With that loss of freedom, slaves were stripped even of the basic freedom to pick a mate and marry.
Slaveholders reasoned that if allowed to formally marry and live together, the disenfranchised Africans might gather their numbers and revolt, according to Harriette Cole, former fashion editor of Essence magazine and author of "Jumping the Broom Wedding Workbook" (Henry Holt, $18.95).
"Yet the slaves were spiritual people who had been taught rituals that began as early as childhood to prepare them for that big step into family life," Cole wrote in a published report. "They became inventive and developed the tradition of 'jumping the broom'."
Seen as a quaint amusement by slaveholders, the ritual and the broom itself held spiritual significance for many Africans. The broom represented the birth of a household for a couple, the sweeping away of the old and welcoming the new.

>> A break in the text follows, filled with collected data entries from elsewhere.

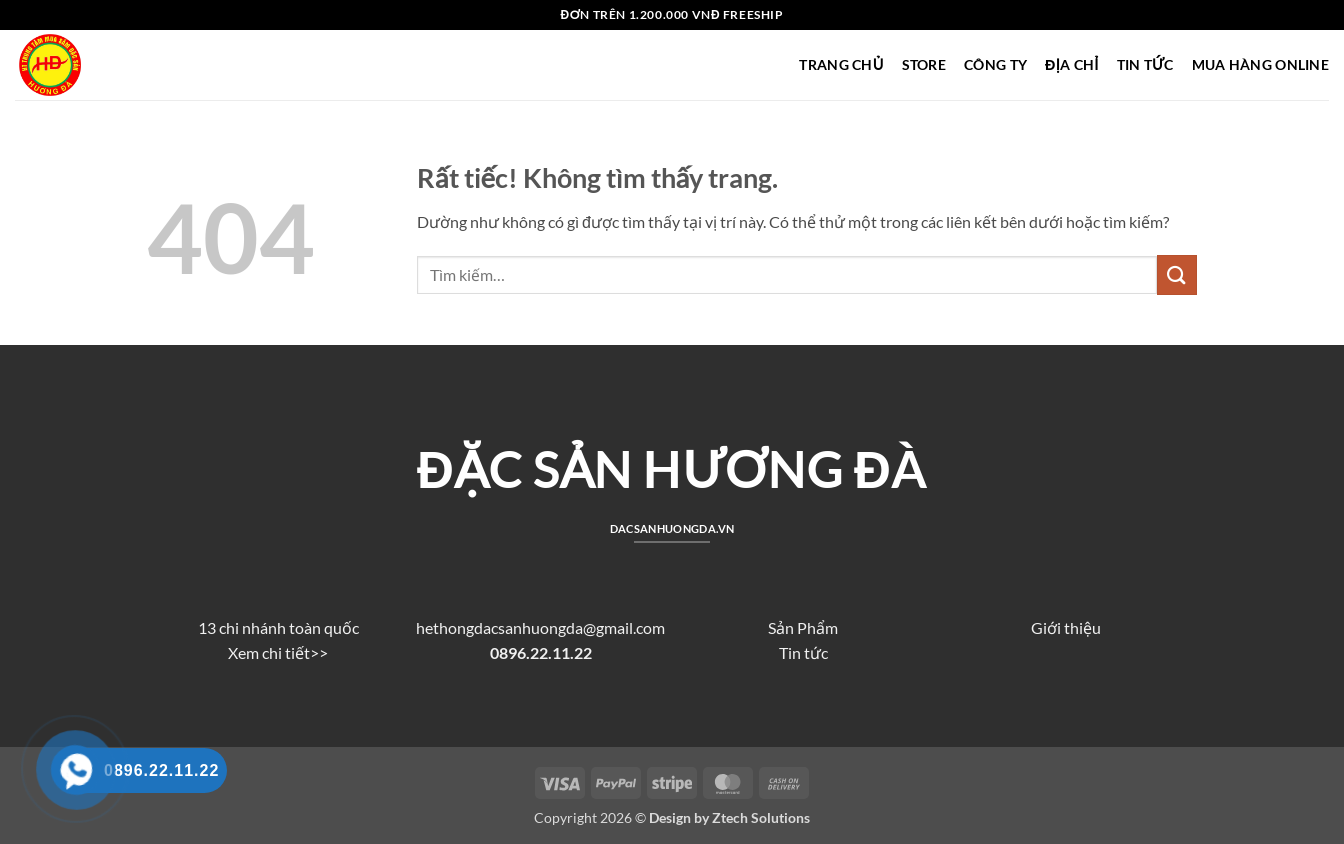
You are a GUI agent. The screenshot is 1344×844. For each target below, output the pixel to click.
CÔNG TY (995, 64)
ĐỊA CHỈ (1071, 64)
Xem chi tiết (269, 652)
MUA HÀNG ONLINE (1260, 64)
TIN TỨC (1145, 64)
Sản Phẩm (803, 627)
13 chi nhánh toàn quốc (278, 627)
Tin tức (803, 652)
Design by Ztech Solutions (729, 817)
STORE (924, 64)
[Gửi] (1177, 274)
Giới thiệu (1066, 627)
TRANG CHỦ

For the Kgatia of southern Africa, it was customary, for example, on the day after the nuptials for the bride to join the other women in the family in sweeping clean the courtyard. This signaled her desire and obligation to help with chores at her in-law's home until the couple found their own abode.
During slavery, against a backbeat of booming drums, the lovers bounded over a broom to symbolize their leap into wedlock.
Research of slave narratives and other early-19th-century documentation have unearthed the methods in which slave couples did their jumping, writes Cole. "With the master's permission, a couple was allowed to stand before witnesses, pledge their devotion to each other and finally jump over a broom, which would indicate their step into married life."
From me:
Unless my fiance-to-be has significant issues with it, I will incorporating a variety of African American (jumping the broom) and African rituals (honoring the ancestors with libations, drumming during the reception) into our wedding day. I had always felt jumping the broom was a way to honor the incredible strength and perserverance of my ancestors during involuntary slavery.